Cette exposition constitue le premier volet du projet L’extinction des feux qui tire son titre de la série présentée dans l’exposition. L’expression qui remonte aux temps où la lumière était fournie par la flamme d’une bougie que l’on éteignait au moment du coucher a été reprise dans le langage militaire qui lui a donné une signification plus autoritaire. Résonnant de plusieurs manières avec la période actuelle et mon travail, elle est devenue le titre d’un projet mêlant principalement installation et photographie. L’expression définit un cadre sémantique qui guide mes recherches et dans lequel s’inscrivent des pièces déjà réalisées. Cet ensemble ouvert de pièces se renvoyant les unes aux autres invite les spectateur·x·ices à arpenter un territoire mental dans lequel resurgissent les bruissements du monde.
Le point aveugle - Standard/Deluxe - 2017 - Lausanne
Le point aveugle
«Toute rétine possède une zone aveugle, étonnamment grande, appelée le point aveugle, situé à l’endroit où les fibres nerveuses et les vaisseaux sanguins quittent l’œil. »

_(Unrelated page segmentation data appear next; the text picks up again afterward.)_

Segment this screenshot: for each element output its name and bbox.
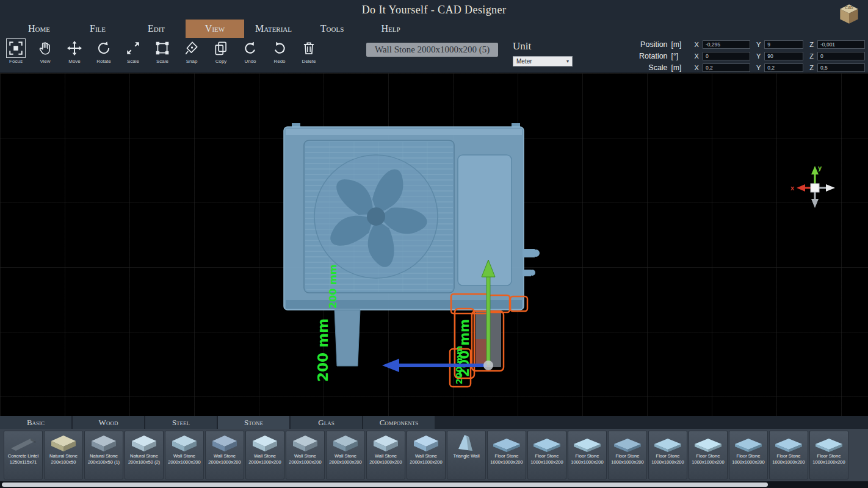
palette-item[interactable]: Natural Stone 200x100x50 (1) (84, 431, 123, 479)
tool-button-copy[interactable]: Copy (209, 40, 233, 64)
palette-item[interactable]: Floor Stone 1000x1000x200 (769, 431, 808, 479)
tab-components[interactable]: Components (363, 416, 435, 429)
transform-input-x[interactable] (703, 40, 750, 49)
palette-item[interactable]: Natural Stone 200x100x50 (2) (125, 431, 164, 479)
menu-item-help[interactable]: Help (361, 20, 420, 38)
scene-canvas: 200 mm 200 mm 200 mm 200 mm (0, 73, 868, 416)
tab-label: Basic (27, 418, 45, 428)
transform-row-unit: [°] (671, 52, 689, 60)
menu-item-label: Home (28, 23, 50, 34)
palette-item[interactable]: Wall Stone 2000x1000x200 (366, 431, 405, 479)
material-thumbnail-icon (693, 434, 723, 453)
material-thumbnail-icon (371, 434, 400, 453)
palette-item[interactable]: Floor Stone 1000x1000x200 (729, 431, 768, 479)
tool-button-focus[interactable]: Focus (4, 40, 28, 64)
menu-item-label: File (90, 23, 106, 34)
ac-unit-model[interactable] (284, 123, 540, 310)
svg-text:CAD: CAD (845, 5, 853, 10)
tool-button-redo[interactable]: Redo (267, 40, 292, 64)
transform-row-label: Scale (632, 63, 668, 72)
tab-label: Components (380, 418, 419, 428)
focus-icon (8, 40, 24, 56)
tool-button-snap[interactable]: Snap (179, 40, 204, 64)
palette-item[interactable]: Floor Stone 1000x1000x200 (809, 431, 848, 479)
palette-item-name: Floor Stone (576, 453, 599, 459)
scrollbar-thumb[interactable] (2, 483, 768, 487)
tool-button-rotate[interactable]: Rotate (92, 40, 116, 64)
support-leg[interactable] (335, 310, 360, 366)
palette-item[interactable]: Wall Stone 2000x1000x200 (286, 431, 325, 479)
gizmo-x-label: x (790, 184, 795, 192)
palette-item[interactable]: Triangle Wall (447, 431, 486, 479)
tool-button-label: Move (68, 59, 81, 64)
menu-item-label: Help (381, 23, 400, 34)
axis-y-label: Y (756, 41, 761, 48)
palette-item[interactable]: Natural Stone 200x100x50 (44, 431, 83, 479)
palette-item[interactable]: Floor Stone 1000x1000x200 (689, 431, 728, 479)
tab-wood[interactable]: Wood (73, 416, 144, 429)
menu-item-material[interactable]: Material (244, 20, 303, 38)
tool-button-scale-box[interactable]: Scale (150, 40, 175, 64)
tool-button-label: Redo (273, 59, 285, 64)
tool-button-trash[interactable]: Delete (297, 40, 321, 64)
palette-item[interactable]: Wall Stone 2000x1000x200 (165, 431, 204, 479)
transform-input-x[interactable] (703, 63, 750, 72)
palette-item-name: Floor Stone (656, 453, 680, 459)
material-thumbnail-icon (291, 434, 320, 453)
tool-button-scale-arrows[interactable]: Scale (121, 40, 145, 64)
palette-item[interactable]: Floor Stone 1000x1000x200 (608, 431, 647, 479)
menu-item-label: Tools (320, 23, 344, 34)
palette-item[interactable]: Floor Stone 1000x1000x200 (648, 431, 687, 479)
menu-item-file[interactable]: File (68, 20, 127, 38)
tab-basic[interactable]: Basic (0, 416, 71, 429)
transform-row-label: Rotation (632, 52, 668, 60)
palette-item[interactable]: Floor Stone 1000x1000x200 (487, 431, 526, 479)
axis-x-label: X (695, 41, 699, 48)
tool-button-move[interactable]: Move (62, 40, 87, 64)
tab-glas[interactable]: Glas (291, 416, 362, 429)
transform-input-y[interactable] (764, 52, 803, 60)
axis-z-label: Z (809, 64, 814, 71)
palette-item-size: 1000x1000x200 (812, 459, 845, 465)
palette-item-name: Natural Stone (130, 453, 158, 459)
menu-item-edit[interactable]: Edit (127, 20, 186, 38)
menu-item-view[interactable]: View (186, 20, 244, 38)
transform-panel: Position [m] X Y Z Rotation [°] X Y Z Sc… (632, 40, 865, 73)
palette-item[interactable]: Floor Stone 1000x1000x200 (527, 431, 566, 479)
transform-input-z[interactable] (817, 63, 865, 72)
menu-item-tools[interactable]: Tools (303, 20, 361, 38)
axis-y-label: Y (756, 52, 761, 60)
tool-button-undo[interactable]: Undo (238, 40, 262, 64)
transform-input-y[interactable] (764, 63, 803, 72)
tool-button-hand[interactable]: View (33, 40, 57, 64)
orientation-gizmo[interactable]: y x (790, 163, 839, 212)
viewport-canvas[interactable]: 200 mm 200 mm 200 mm 200 mm (0, 73, 868, 416)
horizontal-scrollbar[interactable] (0, 481, 868, 488)
axis-x-label: X (695, 64, 699, 71)
palette-item-size: 1000x1000x200 (611, 459, 643, 465)
material-thumbnail-icon (734, 434, 763, 453)
palette-item[interactable]: Floor Stone 1000x1000x200 (568, 431, 607, 479)
menu-item-home[interactable]: Home (10, 20, 68, 38)
tab-steel[interactable]: Steel (145, 416, 217, 429)
transform-input-y[interactable] (764, 40, 803, 49)
menu-item-label: Material (255, 23, 292, 34)
palette-item[interactable]: Wall Stone 2000x1000x200 (245, 431, 284, 479)
transform-input-x[interactable] (703, 52, 750, 60)
palette-item[interactable]: Wall Stone 2000x1000x200 (407, 431, 446, 479)
transform-row-unit: [m] (671, 63, 689, 72)
palette-item[interactable]: Wall Stone 2000x1000x200 (326, 431, 365, 479)
tab-stone[interactable]: Stone (218, 416, 289, 429)
tool-button-label: Rotate (96, 59, 111, 64)
transform-input-z[interactable] (817, 52, 865, 60)
palette-item[interactable]: Concrete Lintel 1250x115x71 (4, 431, 43, 479)
palette-item-name: Floor Stone (616, 453, 640, 459)
palette-item-name: Concrete Lintel (8, 453, 38, 459)
unit-select[interactable]: Meter ▾ (513, 56, 573, 66)
material-thumbnail-icon (532, 434, 562, 453)
tab-label: Wood (99, 418, 118, 428)
palette-item[interactable]: Wall Stone 2000x1000x200 (205, 431, 244, 479)
app-logo-icon: CAD (836, 1, 862, 26)
origin-handle[interactable] (483, 361, 493, 370)
transform-input-z[interactable] (817, 40, 865, 49)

Ce trou du regard qui est notre tache aveugle, cet oubli, ce manque, cette lacune sont autant de mots et de notions qui stimulent l’imaginaire. Cette absence que le cerveau reconstitue est un mystère irrésolu, et cette absence suscite le désir, le désir de regarder.
Le fait qu’une partie de l’image ne soit pas donnée à voir provoque une frustration, une suspicion. Du coup notre cerveau complète, invente, construit cette béance et il en fait quelque chose de parfois beaucoup plus fou, beaucoup plus désirable que ce qui est.
La tache aveugle comme l’œil du cyclone et non pas l’œil du cyclope (qui verrait sans profondeur). Cette absence questionne le système de la vision parce qu’il représente son imperfection, et en cela, il est le symptôme d’une prise de conscience de son propre appareil optique.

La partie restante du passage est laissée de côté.